On October 10, 1919, the American Legion Post 57 adopted that the Post be named in honor of one of Coweta County's heroes, Alvin Hugh Harris, of the U.S. Marine Corps, who lost his life gallantly at Bouresche, France near Chateau Thierry.

On the morning of the 6th of June, 1918, the Marines were attached at Bouresche, near Chateau Thierry and Belleau Wood. Private Harris was a member of a one-pounder gun crew and was in the front line of attack. Although heavily outnumbered, the Marines attacked with vigor, and the little gun manned by Private Harris was so active that the Huns overtook to silence it with high explosives. One by one the crew was killed, but Private Harris stuck to his gun. He remained at his post until, wounded 14 times and dying, he was carried from the field. Two days later, in the hospital at Juilly, Seine-et-Marine, he died and was buried by his comrades in Grave No. 51.
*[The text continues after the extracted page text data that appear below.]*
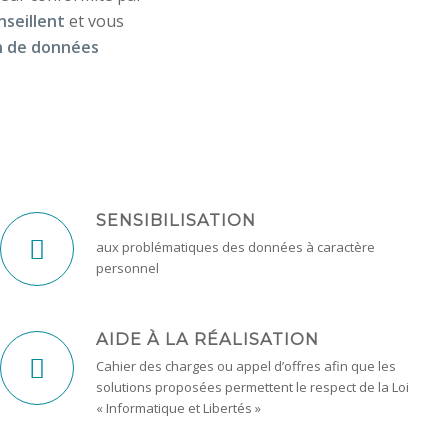
nseillent
et vous
n de données
SENSIBILISATION
aux problématiques des données à caractère
personnel
AIDE À LA RÉALISATION
Cahier des charges ou appel d’offres afin que les
solutions proposées permettent le respect de la Loi
« Informatique et Libertés »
First Lieutenant, C.P. Matteson, Commanding Headquarters, 6th Marines, in a letter to Private Harris' father, wrote, "The members of his platoon, and of the entire company join with me in their expression of sympathy at your bereavement, as your son was one of the most popular and best-liked men in the company. Every inch a Marine, let us hope that his death has not been in vain."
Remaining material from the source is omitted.